## Exercise objective
Restate all of the entries exactly, dropping any pictures they hold.

[Saved data entries]
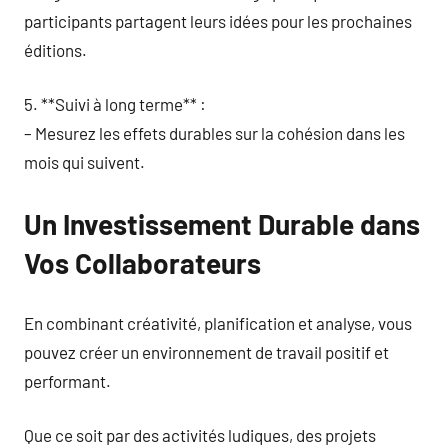
participants partagent leurs idées pour les prochaines
éditions.
5. **Suivi à long terme** :
– Mesurez les effets durables sur la cohésion dans les
mois qui suivent.
Un Investissement Durable dans
Vos Collaborateurs
En combinant créativité, planification et analyse, vous
pouvez créer un environnement de travail positif et
performant.
Que ce soit par des activités ludiques, des projets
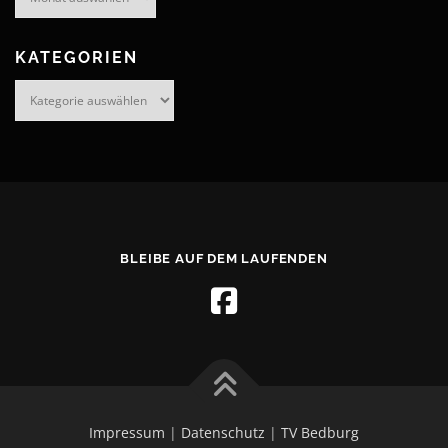
KATEGORIEN
Kategorien
BLEIBE AUF DEM LAUFENDEN
Impressum
|
Datenschutz
|
TV Bedburg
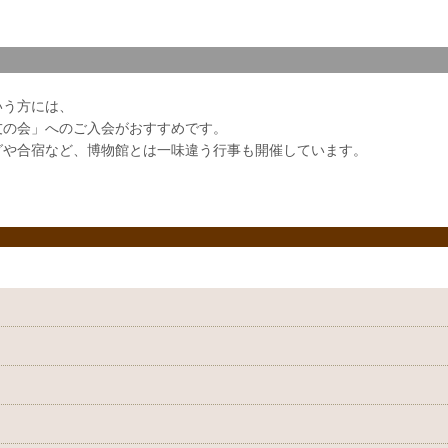
いう方には、
友の会」へのご入会がおすすめです。
グや合宿など、博物館とは一味違う行事も開催しています。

## Solution to the exercise
participants partagent leurs idées pour les prochaines
éditions.
5. **Suivi à long terme** :
– Mesurez les effets durables sur la cohésion dans les
mois qui suivent.
Un Investissement Durable dans
Vos Collaborateurs
En combinant créativité, planification et analyse, vous
pouvez créer un environnement de travail positif et
performant.
Que ce soit par des activités ludiques, des projets
KATEGORIEN
Kategorien
BLEIBE AUF DEM LAUFENDEN
Impressum
|
Datenschutz
|
TV Bedburg
いう方には、
友の会」へのご入会がおすすめです。
グや合宿など、博物館とは一味違う行事も開催しています。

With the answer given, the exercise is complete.